**Task objective**.
Look through the lines below and extract any with the word "خانه".

[Collected data]
====================

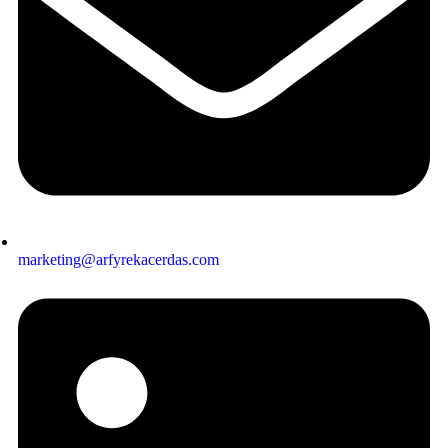
marketing@arfyrekacerdas.com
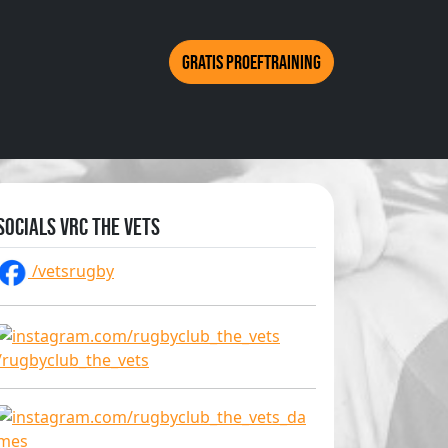
Gratis proeftraining
Socials VRC The Vets
/vetsrugby
/rugbyclub_the_vets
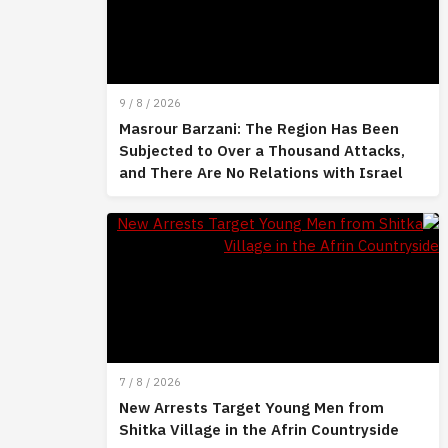
9 / 8 / 2026
Masrour Barzani: The Region Has Been
Subjected to Over a Thousand Attacks,
and There Are No Relations with Israel
7 / 8 / 2026
New Arrests Target Young Men from
Shitka Village in the Afrin Countryside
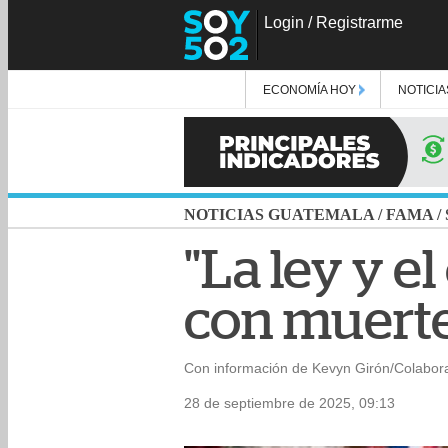
Login
/
Registrarme
ECONOMÍA HOY
NOTICIA
NOTICIAS GUATEMALA
/
FAMA
/
"La ley y e
con muerte
Con información de Kevyn Girón/Colabor
28 de septiembre de 2025, 09:13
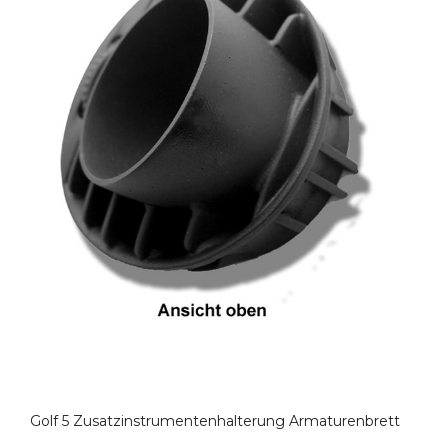
Golf 5 Zusatzinstrumentenhalterung Armaturenbrett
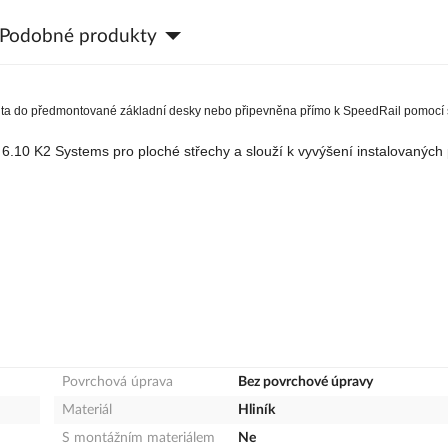
Podobné produkty
a do předmontované základní desky nebo připevněna přímo k SpeedRail pomocí 
0 K2 Systems pro ploché střechy a slouží k vyvýšení instalovaných 
Povrchová úprava
Bez povrchové úpravy
Materiál
Hliník
S montážním materiálem
Ne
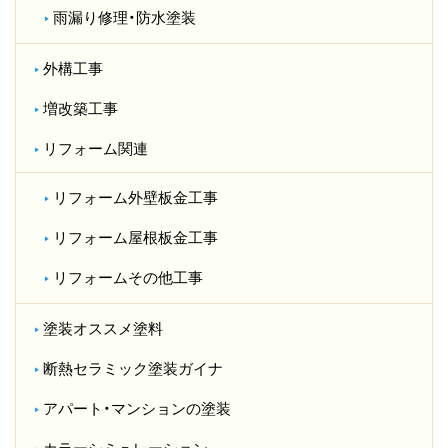
雨漏り修理・防水塗装
外構工事
増改築工事
リフォーム関連
リフォーム外壁板金工事
リフォーム屋根板金工事
リフォームその他工事
塗装オススメ塗料
断熱セラミック塗装ガイナ
アパート・マンションの塗装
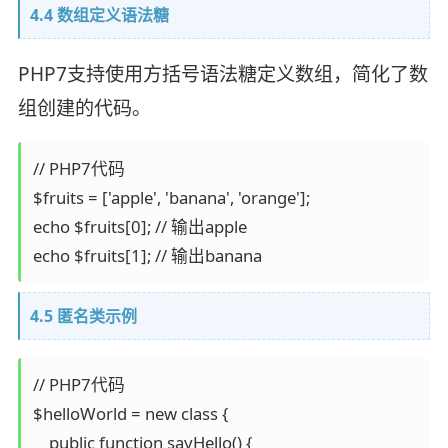
4.4 数组定义语法糖
PHP7支持使用方括号语法糖定义数组，简化了数
组创建的代码。
// PHP7代码

$fruits = ['apple', 'banana', 'orange'];

echo $fruits[0]; // 输出apple

4.5 匿名类示例
// PHP7代码

$helloWorld = new class {

    public function sayHello() {
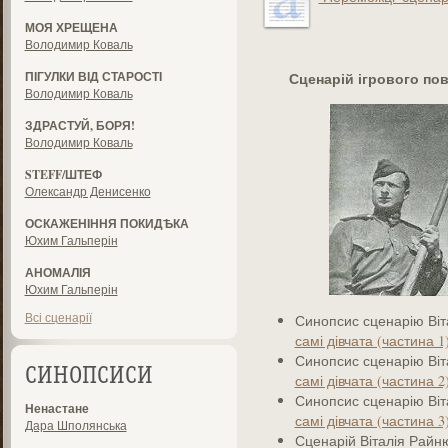
МОЯ ХРЕЩЕНА
Володимир Коваль
ПІГУЛКИ ВІД СТАРОСТІ
Сценарій ігрового по
Володимир Коваль
ЗДРАСТУЙ, БОРЯ!
Володимир Коваль
STEFF/ШТЕФ
Олександр Денисенко
ОСКАЖЕНІННЯ ПОКИДѢКА
Юхим Гальперін
АНОМАЛІЯ
Юхим Гальперін
Всі сценарії
Синопсис сценарію Ві
самі дівчата (частина 1
Синопсис сценарію Ві
СИНОПСИСИ
самі дівчата (частина 2
Синопсис сценарію Ві
Ненастане
самі дівчата (частина 3
Дара Шполянська
Сценарій Віталія Рай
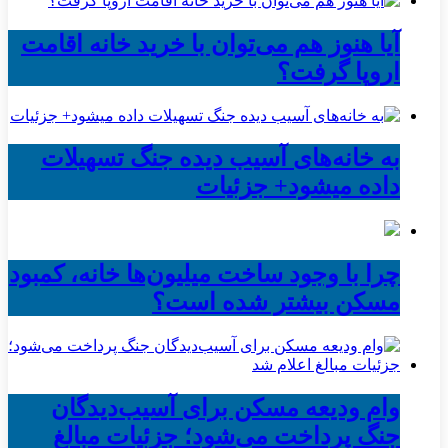
آیا هنوز هم می‌توان با خرید خانه اقامت
اروپا گرفت؟
به خانه‌های آسیب دیده جنگ تسهیلات
داده میشود+ جزئیات
چرا با وجود ساخت میلیون‌ها خانه، کمبود
مسکن بیشتر شده است؟
وام ودیعه مسکن برای آسیب‌دیدگان
جنگ پرداخت می‌شود؛ جزئیات مبالغ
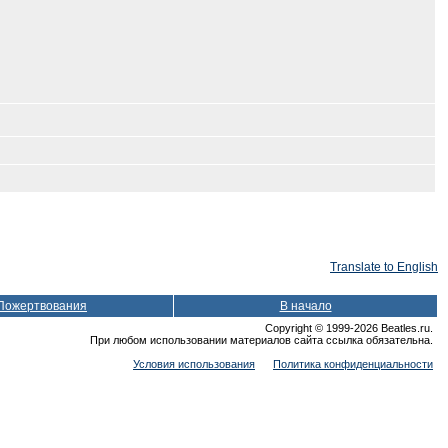
Translate to English
Пожертвования
В начало
Copyright © 1999-2026 Beatles.ru.
При любом использовании материалов сайта ссылка обязательна.
Условия использования
Политика конфиденциальности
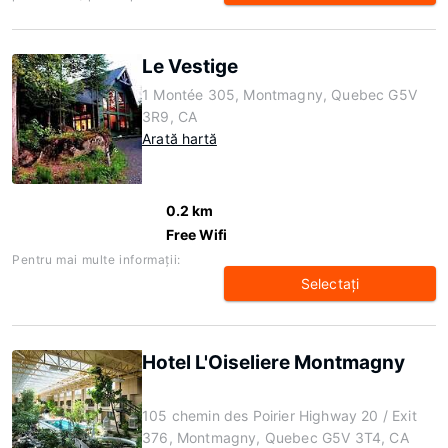
Le Vestige
1 Montée 305, Montmagny, Quebec G5V
3R9, CA
Arată hartă
0.2 km
Free Wifi
Pentru mai multe informaţii:
Selectaţi
Hotel L'Oiseliere Montmagny
105 chemin des Poirier Highway 20 / Exit
376, Montmagny, Quebec G5V 3T4, CA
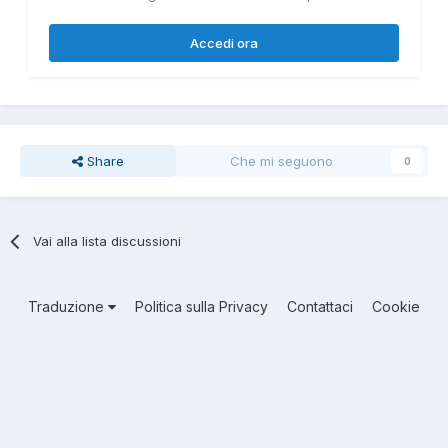
Accedi ora
Share
Che mi seguono
0
Vai alla lista discussioni
Traduzione
Politica sulla Privacy
Contattaci
Cookie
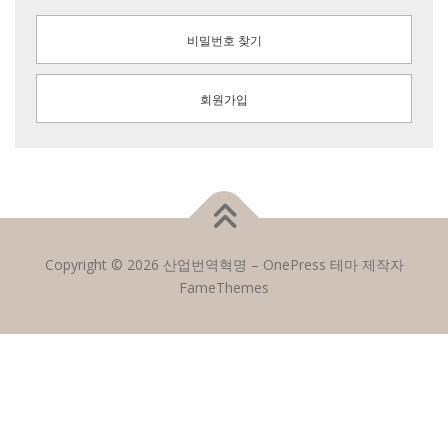
비밀번호 찾기
회원가입
Copyright © 2026 산업번역혁명
–
OnePress
테마 제작자
FameThemes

====================

**Answer section**.
آیا هنوز هم می‌توان با خرید خانه اقامت
به خانه‌های آسیب دیده جنگ تسهیلات
چرا با وجود ساخت میلیون‌ها خانه، کمبود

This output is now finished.